In [None]:
%load_ext autoreload
%autoreload 2
%matplotlib inline

In [1]:
from eigen_analysis import *
import os

### Raw csv file

#### Read data

In [31]:
fname = 'linux_mcd_dmesg_0_0xd00_135_200k/linux.mcd.dmesg.0_6_10_0xd00_135_200000'
qps = str(int(fname.split('_')[-1])//1000) + 'k'
dvfs = fname.split('_')[-3]
print(qps, dvfs)

df = pd.read_csv(f'{qps}_qps/' + fname, sep=" ", skiprows=1, index_col=0, names=LINUX_COLS)

200k 0xd00


#### RDTSC file

In [32]:
tag = fname.split('.')[-1].split('_')
desc = '_'.join(np.delete(tag, [1]))
loc_rdtsc = 'linux_mcd_rdtsc_0_' + dvfs + '_135_' + qps
rdtsc_fname = f'{loc_rdtsc}/linux.mcd.rdtsc.{desc}'
START_RDTSC, END_RDTSC = get_rdtsc(f'{qps}_qps/' + rdtsc_fname)

#### Impact of time filtering

In [33]:
print(START_RDTSC, END_RDTSC)
print(f'Shape before time filtering: {df.shape}')
df = df[(df['timestamp'] >= START_RDTSC) & (df['timestamp'] <= END_RDTSC)].copy()
print(f'Shape after time filtering: {df.shape}')

71192578637589 71250593056120
Shape before time filtering: (523548, 15)
Shape after time filtering: (523387, 15)


#### Unit conversions for time and energy

In [34]:
df['timestamp'] = df['timestamp'] - df['timestamp'].min()
df['timestamp'] = df['timestamp'] * TIME_CONVERSION_khz
df['joules'] = df['joules'] * JOULE_CONVERSION

#### Drop all sleep state columns

In [35]:
df = df.drop(['c6', 'c1', 'c1e', 'c3', 'c7'], axis=1).copy()

#### Drop null columns

In [37]:
### df.dropna(inplace=True)
df.isnull().sum(axis=0)

rx_desc         0
rx_bytes        0
tx_desc         0
tx_bytes        0
instructions    0
cycles          0
ref_cycles      0
llc_miss        0
joules          0
timestamp       0
dtype: int64

#### No negative raw counters since they are all unsigned ints

In [38]:
# NOTE this should never be the case
df_neg = df[(df['joules'] < 0) | (df['instructions'] < 0) | (df['cycles'] < 0) | (df['ref_cycles'] < 0) | (df['llc_miss'] < 0)].copy()
if df_neg.shape[0] > 0:
    print("UNEXPECTED NEGATIVE VAL IN ", fname)

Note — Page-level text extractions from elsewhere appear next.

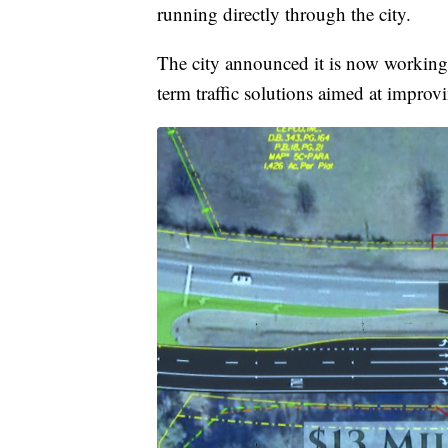
running directly through the city.
The city announced it is now working 
term traffic solutions aimed at impro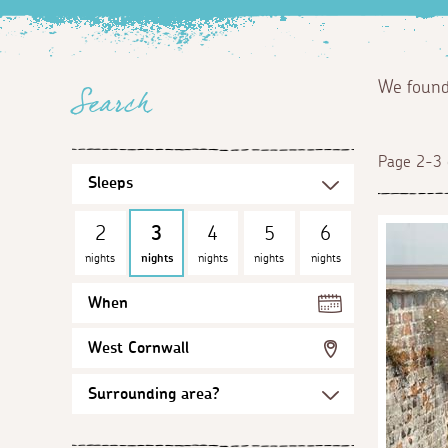
We foun
Search
Page 2-3 
2
3
4
5
6
nights
nights
nights
nights
nights
When
West Cornwall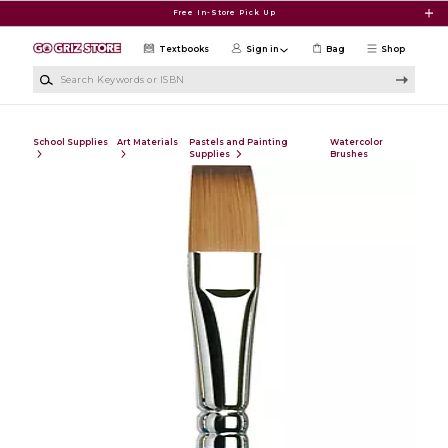
Skip to main content
Free In-Store Pick Up
Textbooks
Sign in
Bag
Shop
Search Keywords or ISBN
School Supplies
Art Materials
Pastels and Painting
Watercolor
Supplies
Brushes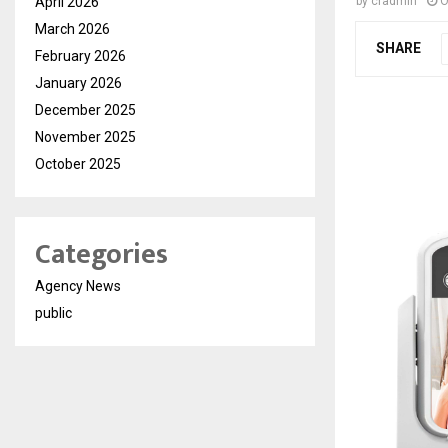
April 2026
by
cradmin
O
March 2026
SHARE
February 2026
January 2026
December 2025
November 2025
October 2025
Categories
Agency News
public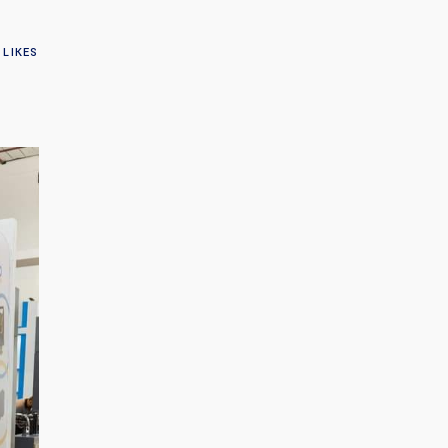
LIKES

#### Separate metrics that are collected per-interrupt (as opposed to per-ms) and also are not counter based i.e. shouldn't be diffed

In [39]:
# non-continuous counter metrics: rx-bytes/desc, tx-bytes/desc
df_no_diffs = df[['rx_bytes' , 'rx_desc', 'tx_bytes', 'tx_desc']].copy()

In [41]:
df_no_diffs.head()

Unnamed: 0_level_0,rx_bytes,rx_desc,tx_bytes,tx_desc
i,Unnamed: 1_level_1,Unnamed: 2_level_1,Unnamed: 3_level_1,Unnamed: 4_level_1
158,0,0,0,0
159,668,1,0,0
160,246,2,66,2
161,116,1,132,4
162,131,1,66,2


#### Separate counter-based per-ms metrics that need to be diffed

In [43]:
df_diffs = df[['instructions', 'cycles', 'ref_cycles', 'llc_miss', 'joules', 'timestamp']].copy()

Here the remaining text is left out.